Of course Sequocoria Mallory remembers the call. That call. How could a mother forget? That distress in her daughter's voice. The apprehension. The plea for reassurance.
Aja Evans' early ventures into bobsledding had gone so well. Until that moment in 2012 _ when she actually had to jump in the back of a sled, duck her head and speed down the winding, icy track at the Olympic Sports Complex in Lake Placid, N.Y.
For Evans, it felt like hopping into a trash can and rolling off the side of a cliff. The speed was breathtaking. The racket and the rumbling proved disorienting.
"It's loud. It's bumpy. You're hitting stuff," Evans says. "It's like all your senses are heightened. So you go into defense mode. But then you know you have to stay relaxed.
"It was so counterintuitive."
Frightening too.
So when Evans' sled finally came to a stop, she disembarked, found some privacy and called home.
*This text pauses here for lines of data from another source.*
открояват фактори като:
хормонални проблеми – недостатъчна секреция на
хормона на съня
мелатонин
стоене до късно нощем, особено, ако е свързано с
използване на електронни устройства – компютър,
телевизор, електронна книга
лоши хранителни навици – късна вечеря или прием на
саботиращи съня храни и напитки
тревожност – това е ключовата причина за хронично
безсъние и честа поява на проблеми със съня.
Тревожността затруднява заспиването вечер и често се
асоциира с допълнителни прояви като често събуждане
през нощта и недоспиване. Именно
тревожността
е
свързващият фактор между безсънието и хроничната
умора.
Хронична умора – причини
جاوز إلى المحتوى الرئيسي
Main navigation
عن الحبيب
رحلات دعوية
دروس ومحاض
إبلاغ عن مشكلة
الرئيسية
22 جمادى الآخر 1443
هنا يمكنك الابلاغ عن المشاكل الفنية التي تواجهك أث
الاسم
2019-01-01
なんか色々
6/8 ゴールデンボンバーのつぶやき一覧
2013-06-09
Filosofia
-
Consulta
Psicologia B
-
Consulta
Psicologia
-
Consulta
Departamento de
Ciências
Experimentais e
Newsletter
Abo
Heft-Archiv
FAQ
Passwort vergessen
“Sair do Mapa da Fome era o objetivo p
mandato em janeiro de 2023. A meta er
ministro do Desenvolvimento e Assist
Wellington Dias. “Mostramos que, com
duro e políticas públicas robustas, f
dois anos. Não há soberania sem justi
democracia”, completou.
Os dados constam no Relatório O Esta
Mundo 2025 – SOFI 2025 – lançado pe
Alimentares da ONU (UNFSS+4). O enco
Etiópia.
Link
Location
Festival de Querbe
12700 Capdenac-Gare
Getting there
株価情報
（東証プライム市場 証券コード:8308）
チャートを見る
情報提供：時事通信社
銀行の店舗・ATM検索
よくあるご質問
About this bobsledding thing ...
"I was trying to judge the tone of her voice before I gave any advice," Mallory recalls. "And if I can hear and feel her concerns, I can see if there's a window to change whatever's bugging her."
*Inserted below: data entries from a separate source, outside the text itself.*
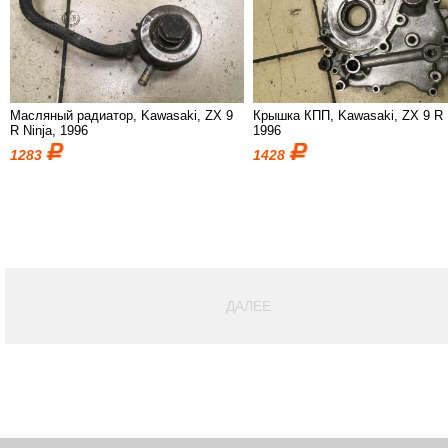
Масляный радиатор, Kawasaki, ZX 9
Крышка КПП, Kawasaki, ZX 9 R 
R Ninja, 1996
1996
1283
1428
ДАЛЕЕ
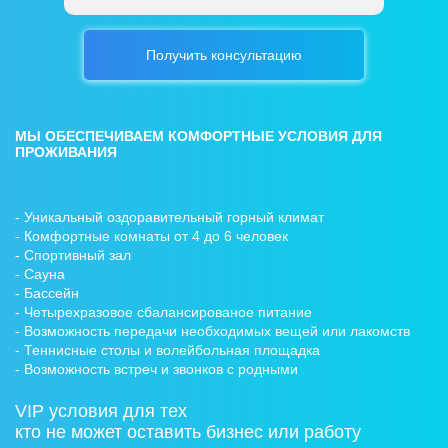
Получить консультацию
МЫ ОБЕСПЕЧИВАЕМ КОМФОРТНЫЕ УСЛОВИЯ ДЛЯ
ПРОЖИВАНИЯ
- Уникальный оздоравительный горный климат
- Комфортные комнаты от 4 до 6 человек
- Спортивный зал
- Сауна
- Бассейн
- Четырехразовое сбалансированое питание
- Возможность передачи необходимых вещей или лакомств
- Теннисные столы и волейбольная площадка
- Возможность встреч и звонков с родными
VIP условия для тех
кто не может оставить бизнес или работу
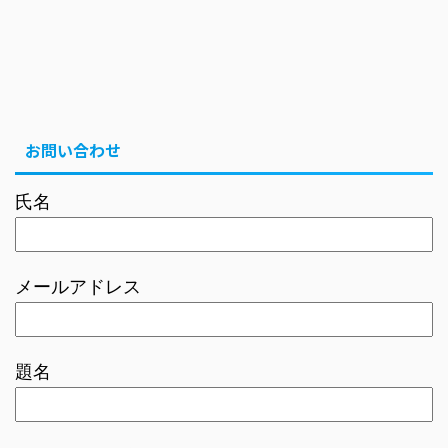
お問い合わせ
氏名
メールアドレス
題名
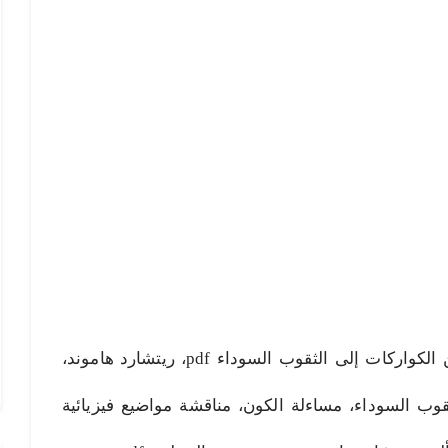
من الكواركات pdf، تحميل كتاب من الكواركات إلى الثقوب السوداء pdf، ريتشارد هاموند،
وب السوداء، مساءلة الكون، مناقشة مواضيع فيزيائية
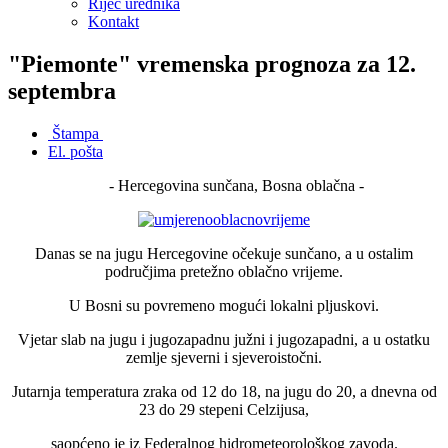
Riječ urednika
Kontakt
"Piemonte" vremenska prognoza za 12.
septembra
Štampa
El. pošta
- Hercegovina sunčana, Bosna oblačna -
Danas se na jugu Hercegovine očekuje sunčano, a u ostalim
područjima pretežno oblačno vrijeme.
U Bosni su povremeno mogući lokalni pljuskovi.
Vjetar slab na jugu i jugozapadnu južni i jugozapadni, a u ostatku
zemlje sjeverni i sjeveroistočni.
Jutarnja temperatura zraka od 12 do 18, na jugu do 20, a dnevna od
23 do 29 stepeni Celzijusa,
saopćeno je iz Federalnog hidrometeorološkog zavoda.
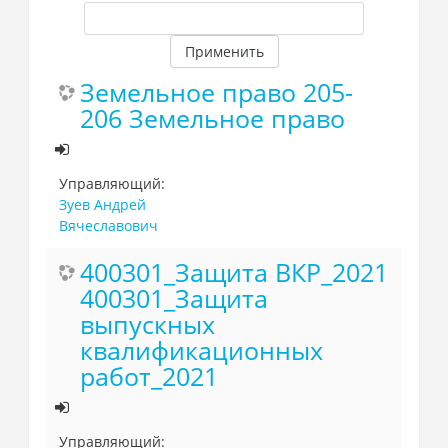
Применить
Земельное право 205-
206 Земельное право
Управляющий:
Зуев Андрей
Вячеславович
400301_Защита ВКР_2021
400301_Защита
выпускных
квалификационных
работ_2021
Управляющий:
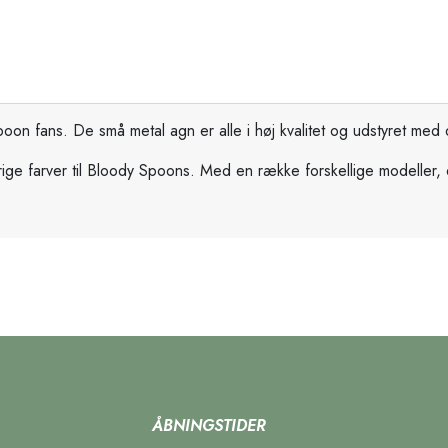
 spoon fans. De små metal agn er alle i høj kvalitet og udstyret m
e farver til Bloody Spoons. Med en række forskellige modeller, de
ÅBNINGSTIDER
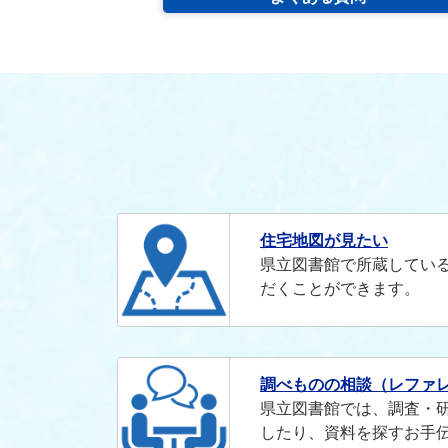
住宅地図が見たい
県立図書館で所蔵してい
だくことができます。
調べものの相談（レファ
県立図書館では、調査・
したり、資料を探すお手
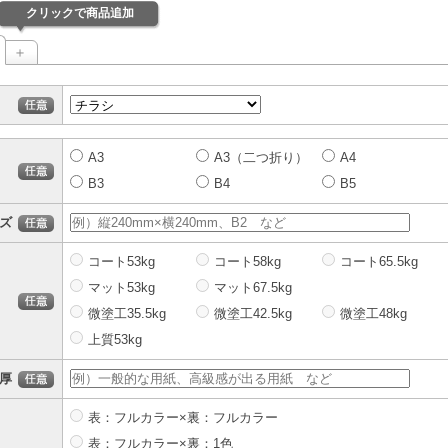
クリックで商品追加
＋
A3
A3（二つ折り）
A4
B3
B4
B5
ズ
コート53kg
コート58kg
コート65.5kg
マット53kg
マット67.5kg
微塗工35.5kg
微塗工42.5kg
微塗工48kg
上質53kg
厚
表：フルカラー×裏：フルカラー
表：フルカラー×裏：1色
With all that apprehension emanating through the phone, what was a mom to do but offer some encouragement and extra push?
Aja, baby, you need to go back up that hill and give it another try.
"She called it a hill," Evans says with a laugh. "I'll never forget that."
Mallory shrugs. In her mind, it was little more than the toboggan chutes she'd taken her children to at the Dan Ryan Woods when they were little. Besides, as driven as Aja was, as competitive as she has always been, how was she going to let one jarring ride scare her off from her pursuit of excellence?
Mallory knew she had to be inspirational with her rallying cry. In the back of her mind, she laughed.
She wasn't the one who was going to have to come hurtling down that slick ice.
"So I could just give my best speech, my best pep talk of all time," she said.
Off she went, first comforting Aja, then motivating her.
"With all my kids," Mallory says, "I never wanted to show fear or project fear. I'm not going to be the one to say, 'Mmmmpph. I don't know about this.' They're not going to hear that from me. Because if you do that, that might be the one little thing that changes their whole perspective.
"I just let her know, 'You go back up there and slide back down until you feel comfortable.' "
And now look at Evans, who went back to the top of that "hill," conquered her fears and kept pushing. The 29-year-old Chicago native is now preparing to compete in the Winter Olympics for the second time, the brakeman in the Team USA bobsled driven by Jamie Greubel Poser.
The two won the bronze medal four years ago at the Sochi Games and are now in South Korea with bigger dreams. The women's bobsled competition begins Feb. 20 in Pyeongchang. And these days Evans has nothing but eagerness and adrenaline for what's ahead.